Derrick Seegars (He/Him) is originally from New York City and has a bachelor’s degree in Architectural Technology from New York City College of Technology (CUNY). He is a NOAA EPP/MSI Fellow as well as a Gensler Rising Black Designer Scholar. Derrick is passionate about creating sustainable structures that help mitigate climate change and infrastructures that co-exist with the natural habitat by using renewable energy and innovative materials. Derrick hopes to combine his expertise in architecture and knowledge of the environment to be a liaison between policy makers, government officials, and developers to address environmental issues that plague marginalized communities and help mitigate climate change through sustainable measures.
2022 REPP Fellows
Melissa Cepeda is a first-generation M.A. student from The Bronx, NY. She holds a B.A. in International Relations with a minor in Peace and Justice Studies from Tufts. Upon graduating in 2021, Melissa participated in the yearlong DonorsChoose fellowship, where she worked towards addressing systemic educational inequality and bridging the education gap in America’s public schools. Melissa’s upbringing in the South Bronx has motivated her to look closely at urban planning’s legacy of racism, specifically around the intersections of race, food justice, and equitable education.

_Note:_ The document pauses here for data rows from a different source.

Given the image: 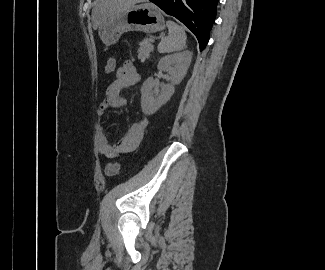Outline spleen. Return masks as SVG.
<instances>
[{
  "mask_svg": "<svg viewBox=\"0 0 325 270\" xmlns=\"http://www.w3.org/2000/svg\"><path fill=\"white\" fill-rule=\"evenodd\" d=\"M168 36L161 40L158 45L160 53H171L184 49L186 44V33L183 27L173 21H167Z\"/></svg>",
  "mask_w": 325,
  "mask_h": 270,
  "instance_id": "1",
  "label": "spleen"
}]
</instances>
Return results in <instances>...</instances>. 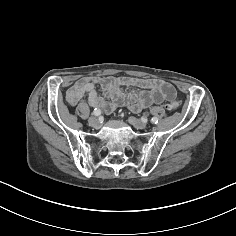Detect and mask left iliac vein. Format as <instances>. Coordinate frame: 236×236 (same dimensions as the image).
I'll list each match as a JSON object with an SVG mask.
<instances>
[{"mask_svg": "<svg viewBox=\"0 0 236 236\" xmlns=\"http://www.w3.org/2000/svg\"><path fill=\"white\" fill-rule=\"evenodd\" d=\"M128 122L137 129H144L146 124L135 117H129Z\"/></svg>", "mask_w": 236, "mask_h": 236, "instance_id": "4c4485c4", "label": "left iliac vein"}]
</instances>
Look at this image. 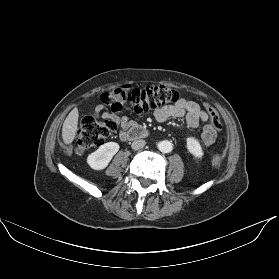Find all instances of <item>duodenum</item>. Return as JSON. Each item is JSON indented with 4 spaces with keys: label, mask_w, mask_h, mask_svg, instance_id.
Here are the masks:
<instances>
[{
    "label": "duodenum",
    "mask_w": 279,
    "mask_h": 279,
    "mask_svg": "<svg viewBox=\"0 0 279 279\" xmlns=\"http://www.w3.org/2000/svg\"><path fill=\"white\" fill-rule=\"evenodd\" d=\"M150 135V132L141 126H133L132 128L123 132L124 139L136 140L146 138Z\"/></svg>",
    "instance_id": "obj_1"
}]
</instances>
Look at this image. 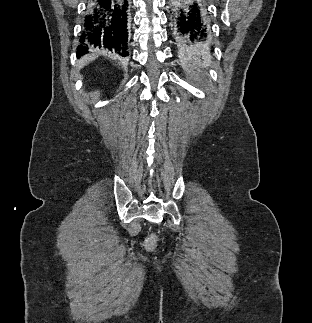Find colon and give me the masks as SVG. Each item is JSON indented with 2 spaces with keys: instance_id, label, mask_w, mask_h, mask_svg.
Returning <instances> with one entry per match:
<instances>
[{
  "instance_id": "1",
  "label": "colon",
  "mask_w": 312,
  "mask_h": 323,
  "mask_svg": "<svg viewBox=\"0 0 312 323\" xmlns=\"http://www.w3.org/2000/svg\"><path fill=\"white\" fill-rule=\"evenodd\" d=\"M156 245H157V238L149 237V238L146 239L145 247L147 249L153 250V249H155Z\"/></svg>"
}]
</instances>
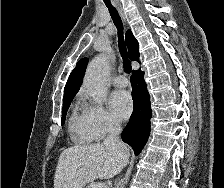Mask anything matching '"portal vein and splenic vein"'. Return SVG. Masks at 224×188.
Segmentation results:
<instances>
[{"mask_svg":"<svg viewBox=\"0 0 224 188\" xmlns=\"http://www.w3.org/2000/svg\"><path fill=\"white\" fill-rule=\"evenodd\" d=\"M91 188H106L103 183H93Z\"/></svg>","mask_w":224,"mask_h":188,"instance_id":"obj_1","label":"portal vein and splenic vein"}]
</instances>
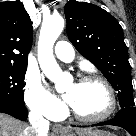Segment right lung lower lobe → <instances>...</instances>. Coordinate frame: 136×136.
<instances>
[{"label": "right lung lower lobe", "mask_w": 136, "mask_h": 136, "mask_svg": "<svg viewBox=\"0 0 136 136\" xmlns=\"http://www.w3.org/2000/svg\"><path fill=\"white\" fill-rule=\"evenodd\" d=\"M0 112L9 114L21 121L27 119V109L19 105H0Z\"/></svg>", "instance_id": "1"}]
</instances>
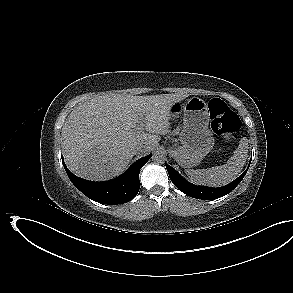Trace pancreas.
Wrapping results in <instances>:
<instances>
[{"label": "pancreas", "mask_w": 293, "mask_h": 293, "mask_svg": "<svg viewBox=\"0 0 293 293\" xmlns=\"http://www.w3.org/2000/svg\"><path fill=\"white\" fill-rule=\"evenodd\" d=\"M178 131H179V128H177V129L174 131V133H175V134H178Z\"/></svg>", "instance_id": "pancreas-1"}]
</instances>
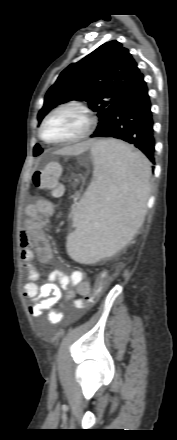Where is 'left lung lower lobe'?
<instances>
[{
  "label": "left lung lower lobe",
  "instance_id": "0a47b994",
  "mask_svg": "<svg viewBox=\"0 0 177 440\" xmlns=\"http://www.w3.org/2000/svg\"><path fill=\"white\" fill-rule=\"evenodd\" d=\"M148 89L142 75L116 111L90 137H112L124 140L155 164V139Z\"/></svg>",
  "mask_w": 177,
  "mask_h": 440
}]
</instances>
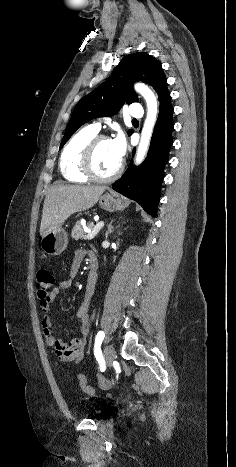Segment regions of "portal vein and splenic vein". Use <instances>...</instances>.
I'll return each mask as SVG.
<instances>
[{"label": "portal vein and splenic vein", "instance_id": "portal-vein-and-splenic-vein-1", "mask_svg": "<svg viewBox=\"0 0 236 467\" xmlns=\"http://www.w3.org/2000/svg\"><path fill=\"white\" fill-rule=\"evenodd\" d=\"M103 226H104V222H98L92 230L88 231L87 239L89 240L93 239L98 234V232L103 228Z\"/></svg>", "mask_w": 236, "mask_h": 467}]
</instances>
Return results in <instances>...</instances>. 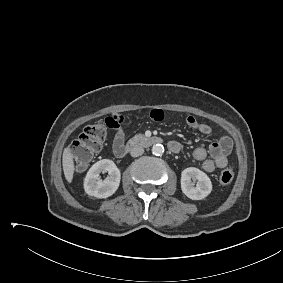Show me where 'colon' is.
<instances>
[{
    "instance_id": "1",
    "label": "colon",
    "mask_w": 283,
    "mask_h": 283,
    "mask_svg": "<svg viewBox=\"0 0 283 283\" xmlns=\"http://www.w3.org/2000/svg\"><path fill=\"white\" fill-rule=\"evenodd\" d=\"M107 121H98L87 126L71 147L74 164L77 168L83 169L90 162L92 157L98 153L105 142L108 128ZM234 178L232 166L225 168L219 176L221 184H229Z\"/></svg>"
}]
</instances>
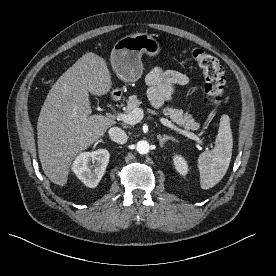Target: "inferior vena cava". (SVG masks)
Returning a JSON list of instances; mask_svg holds the SVG:
<instances>
[{"mask_svg":"<svg viewBox=\"0 0 276 276\" xmlns=\"http://www.w3.org/2000/svg\"><path fill=\"white\" fill-rule=\"evenodd\" d=\"M108 133L111 140L116 143L125 144L128 140L126 132L119 127L110 128Z\"/></svg>","mask_w":276,"mask_h":276,"instance_id":"1","label":"inferior vena cava"}]
</instances>
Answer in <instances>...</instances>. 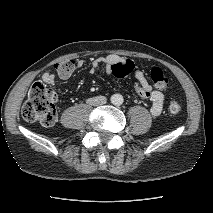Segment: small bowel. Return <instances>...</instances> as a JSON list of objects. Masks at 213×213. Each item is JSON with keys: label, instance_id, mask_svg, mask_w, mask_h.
<instances>
[{"label": "small bowel", "instance_id": "small-bowel-1", "mask_svg": "<svg viewBox=\"0 0 213 213\" xmlns=\"http://www.w3.org/2000/svg\"><path fill=\"white\" fill-rule=\"evenodd\" d=\"M125 60L124 58L117 55H107L104 57L96 58L92 61L90 72L95 73L100 66H103L108 74H112V67L114 64ZM84 66L83 60H77L75 63L76 68H82ZM133 75L136 80L134 89L135 92L142 98H147L151 102L150 113L153 116H158L161 114L164 106L165 97L164 94L154 89L151 84L148 82L146 75L143 70L135 68L133 70ZM56 76L53 70L48 69L42 75V80L49 84L53 85L55 82Z\"/></svg>", "mask_w": 213, "mask_h": 213}]
</instances>
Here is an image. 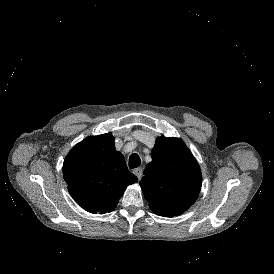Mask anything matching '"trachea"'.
<instances>
[{
    "instance_id": "trachea-1",
    "label": "trachea",
    "mask_w": 274,
    "mask_h": 274,
    "mask_svg": "<svg viewBox=\"0 0 274 274\" xmlns=\"http://www.w3.org/2000/svg\"><path fill=\"white\" fill-rule=\"evenodd\" d=\"M140 156L136 153L132 154L129 158V168H137L140 166Z\"/></svg>"
}]
</instances>
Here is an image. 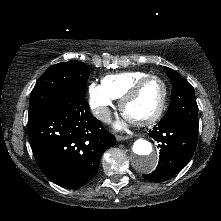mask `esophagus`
Segmentation results:
<instances>
[{
    "label": "esophagus",
    "mask_w": 221,
    "mask_h": 221,
    "mask_svg": "<svg viewBox=\"0 0 221 221\" xmlns=\"http://www.w3.org/2000/svg\"><path fill=\"white\" fill-rule=\"evenodd\" d=\"M116 139L117 141H123L129 139V136L117 135Z\"/></svg>",
    "instance_id": "34e87169"
}]
</instances>
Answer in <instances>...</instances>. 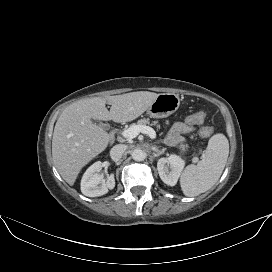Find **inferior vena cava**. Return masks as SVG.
<instances>
[{"mask_svg":"<svg viewBox=\"0 0 272 272\" xmlns=\"http://www.w3.org/2000/svg\"><path fill=\"white\" fill-rule=\"evenodd\" d=\"M126 149H127V146L124 144L115 145L110 150L111 159L114 161H118L124 155Z\"/></svg>","mask_w":272,"mask_h":272,"instance_id":"obj_1","label":"inferior vena cava"}]
</instances>
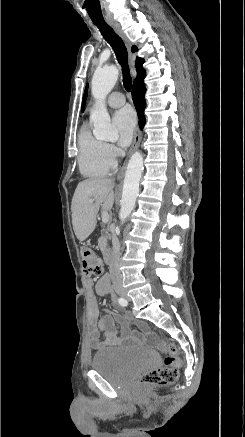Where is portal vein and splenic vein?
<instances>
[{"mask_svg":"<svg viewBox=\"0 0 245 437\" xmlns=\"http://www.w3.org/2000/svg\"><path fill=\"white\" fill-rule=\"evenodd\" d=\"M89 202L92 203L93 199H89ZM101 216H102V221L104 223H107L109 221L110 216H109L108 212L103 211Z\"/></svg>","mask_w":245,"mask_h":437,"instance_id":"1","label":"portal vein and splenic vein"}]
</instances>
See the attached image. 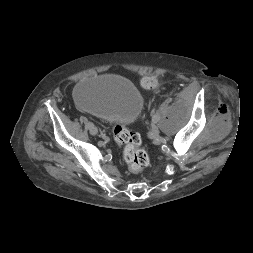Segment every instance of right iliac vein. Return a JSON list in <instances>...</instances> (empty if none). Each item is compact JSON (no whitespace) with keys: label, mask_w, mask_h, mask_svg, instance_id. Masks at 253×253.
<instances>
[{"label":"right iliac vein","mask_w":253,"mask_h":253,"mask_svg":"<svg viewBox=\"0 0 253 253\" xmlns=\"http://www.w3.org/2000/svg\"><path fill=\"white\" fill-rule=\"evenodd\" d=\"M90 133L92 134V135H96L97 133H98V129H97V127L96 126H91L90 128Z\"/></svg>","instance_id":"1"}]
</instances>
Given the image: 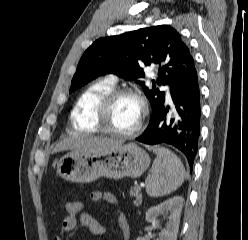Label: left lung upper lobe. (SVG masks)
I'll list each match as a JSON object with an SVG mask.
<instances>
[{
  "label": "left lung upper lobe",
  "instance_id": "1",
  "mask_svg": "<svg viewBox=\"0 0 248 240\" xmlns=\"http://www.w3.org/2000/svg\"><path fill=\"white\" fill-rule=\"evenodd\" d=\"M140 64L160 66L157 85L182 83L195 68L194 59L181 35L170 25H157L96 40L82 55L73 76L70 92L98 76L115 74L136 81L143 88L153 113L165 102V92L156 86L148 88Z\"/></svg>",
  "mask_w": 248,
  "mask_h": 240
}]
</instances>
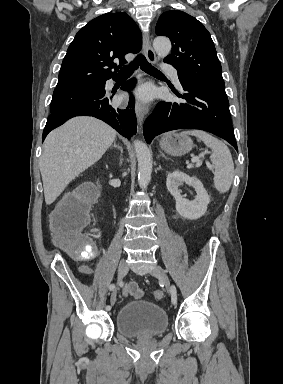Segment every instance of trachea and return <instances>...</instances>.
<instances>
[{
	"instance_id": "obj_1",
	"label": "trachea",
	"mask_w": 283,
	"mask_h": 384,
	"mask_svg": "<svg viewBox=\"0 0 283 384\" xmlns=\"http://www.w3.org/2000/svg\"><path fill=\"white\" fill-rule=\"evenodd\" d=\"M139 65L140 68L144 70V72L149 73V75L163 76V73L160 72V70H157V68L153 67V65H151V63H149L143 55H138L137 59L130 65V71L128 74H130L131 71L137 69Z\"/></svg>"
}]
</instances>
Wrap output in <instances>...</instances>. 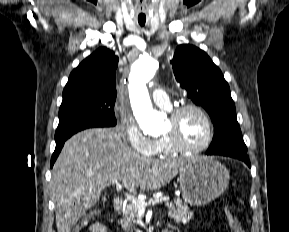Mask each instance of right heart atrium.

Elisa Guerrero is originally from Denver, Colorado. She earned her bachelor’s degree in Community and Environmental Sociology from the University of Wisconsin-Madison. She has worked for the City of Monona, Wisconsin as the Sustainability Coordinator and Planning Assistant, tracking the City’s transition to clean energy sources and advancing other sustainability initiatives. Additionally, she worked for the Foundation for Dane County Parks on environmental engagement programs and furthering the organization’s equity and inclusivity goals. Through UEP and the REPP Fellowship, Elisa hopes to explore the connections between climate justice and public health.
Patrick Houston (he/him) is a passionate organizer and activist originally from Philadelphia, PA. He spent most of the last five years building grassroots political power in low-income Black and Latinx communities in New York, with a focus on climate change and inequality. There he organized in communities most impacted by climate change; fought successfully to defeat a proposed fracked gas pipeline and a power plant; and led the organizing to pass New York’s landmark Local Law 97, which will cut pollution from the city’s largest emissions source, buildings. Patrick is a grateful alum of the Community College of Philadelphia and holds a B.A. from Swarthmore College in political science and environmental policy.
Kobe Hurtado comes to Tufts UEP from Boston College, where he was a McNair Scholar and student leader and mentor with the Thea Bowman AHANA and Intercultural Center. Kobe holds a B.S. in Business Administration. He is a first-generation student of Ecuadorian descent who enjoys exploring Boston and immersing himself in communities found throughout the city. His experiences growing up in the city of Newark and personal background have shaped his interest in urban & environmental policy and planning.
Erwin Li (he/him) was born in San Diego, CA, and grew up in a family and community of first-generation Chinese immigrants. For years, he’s served as an educator and advocate for local and regional food sovereignty. Now, he hopes to advance models of collaboration, co-ownership, and co-governance that grow shared wealth and power for working-class communities of color. Erwin holds a B.A. in Global Affairs from Yale University. In his free time, he loves to cook, bike, watch movies, and be part of intentional community.